ML Insights API in 10 minutes¶

This is a short and quick introduction to the ML Insights API for new users. ML Insights’s goal is to provide data and ML monitoring on any volume of data easily and let users customize almost all aspects of the framework to suit their business needs. ML Insights strives to be easy to use, while providing support for most aspects of the overall ML Observability use cases.

This tutorial covers the notebook experience on the library level APIs only. For a docker-based default application, and its set up, there will be another section.

The intended audience consists of, but is not limited, to:

Data scientists who need to quickly evaluate their data to decide on their ML monitoring use cases.
ML Engineers who need to set up long running monitoring process to continuously evaluate their models and data.
ISV teams who need to collate data for their model across their ML model fleet.

Setup¶

The first step will be to pull the library using pip install and install it locally

pip install oracle-ml-insights

Imports¶

First, import a toy data set to be evaluated for the tutorial:

from sklearn.datasets import load_iris
import pandas as pd

Next, import the required ML Insights components:

from mlm_insights.builder.insights_builder import InsightsBuilder
from mlm_insights.constants.types import FeatureType, DataType, VariableType

Note

In the previous code, we’re importing Insights Builder. We can pass on the reference to all components to the builder. Building the builder then returns the workflow component runner.

The reader notes extra imports, like feature type, which are supporting types for the schema. Details on these components can be read in the Getting Started section.

Load Data and Schema¶

Next, load the data and store it in a data frame.

iris_dataset = load_iris(as_frame=True)
iris_data_frame = pd.DataFrame(data=iris_dataset.data, columns=iris_dataset.feature_names)

Extract the schema for the previous data set to be passed on to the builder. Automatic schema detection is a future option.

def get_input_schema():
    return {
        "sepal length (cm)": FeatureType(data_type=DataType.FLOAT, variable_type=VariableType.CONTINUOUS),
        "sepal width (cm)": FeatureType(data_type=DataType.FLOAT, variable_type=VariableType.CONTINUOUS),
        "petal length (cm)": FeatureType(data_type=DataType.FLOAT, variable_type=VariableType.CONTINUOUS),
        "petal width (cm)": FeatureType(data_type=DataType.FLOAT, variable_type=VariableType.CONTINUOUS)
    }

Run a Data Evaluation¶

Now that the data is loaded and the data schema defined, pass the data and the schema to the ML Insights Builder component, to return the runner (workflow) component. Insights automatically decides what metrics to evaluate based on a heuristic.
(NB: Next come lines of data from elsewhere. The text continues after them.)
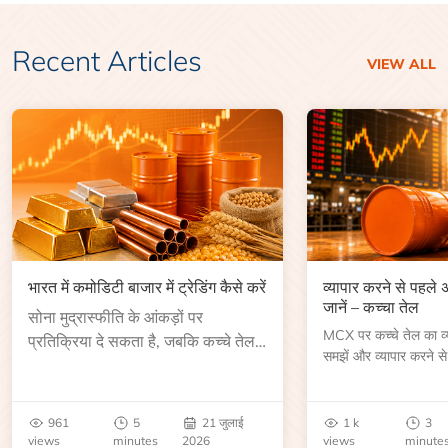
Recent Articles
VIEW ALL
भारत में कमोडिटी बाजार में ट्रेडिंग कैसे करें
व्यापार करने से पहले
जानें – कच्चा तेल
सोना मुद्रास्फीति के आंकड़ों पर
MCX पर कच्चे तेल का व्या
प्रतिक्रिया दे सकता है, जबकि कच्चे तेल
समझें और व्यापार करने से
की कीमत भंडार रिपोर्ट या भू-राजनीतिक
आकार, समाप्ति तिथि, व्यापा
उथल-पुथल के बाद बढ़ सकती है।
बेंचमार्क, मूल्य निर्धारकों 
जानें।
961
5
21 जुलाई
1 k
3
views
minutes
2026
views
minute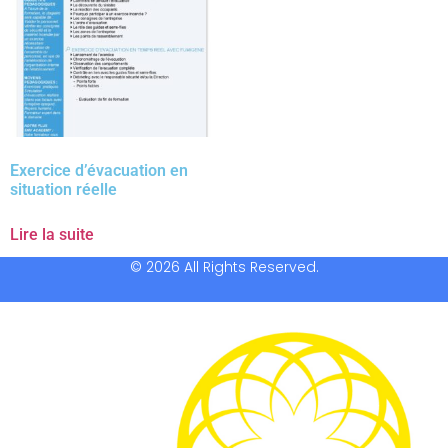
Exercice d’évacuation en
situation réelle
Lire la suite
© 2026 All Rights Reserved.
runner = InsightsBuilder(). \
    with_input_schema(get_input_schema()). \
    with_data_frame(data_frame=iris_data_frame). \
    build()

Warning

The builder might raise an exception, if mandatory components are missing or components are incorrectly set up.

With the runner object correctly built, call the run API to get the profile object, which contains all the metric output.

run_result = runner.run()
# Use Materialized View API to see the results
profile = run_result.profile
print(profile.to_pandas())

This will produce a result something like:

What the output means¶

This is a data frame representation of our profile.
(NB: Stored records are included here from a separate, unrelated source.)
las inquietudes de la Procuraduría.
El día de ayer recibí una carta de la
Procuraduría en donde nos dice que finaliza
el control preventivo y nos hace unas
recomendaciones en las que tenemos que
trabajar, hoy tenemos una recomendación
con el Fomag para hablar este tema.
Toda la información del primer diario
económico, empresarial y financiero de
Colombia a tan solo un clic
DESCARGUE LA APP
The number of rows is equal to the number of features.
Each column corresponds to a specific metric associated with a feature and its values.
Let’s take a look at the generated profile output. We have the generic iris data set here, with the following features
- sepal length
- sepal width
- petal length
- petal width

Given that no metric were asked for explicitly, Insights has automatically decided what metric should be generated for each of the features. The framework runs heuristic based on:

The data type of the feature.
The variable type of the feature.
The column type, for example, if it is an input or prediction column.

The output is shown in tabular format, since the API was used to get the dataframe representation of the profile. However, you can pass on specific post processors to return the profile data in different formats.

Note

In this example, we manually ingested the data into a dataframe and passed on the dataframe to the builder. This is one of the many ways to ingest data. The most commonly used component for ingesting data is the reader component which can directly read and process data in different formats from different storage options. See the Getting Started section for more information.

Once the metrics have been computed, execute Insights Tests/Test Suite for comprehensive validation of machine learning models and data. Please see section Test/Test Suites Component for details.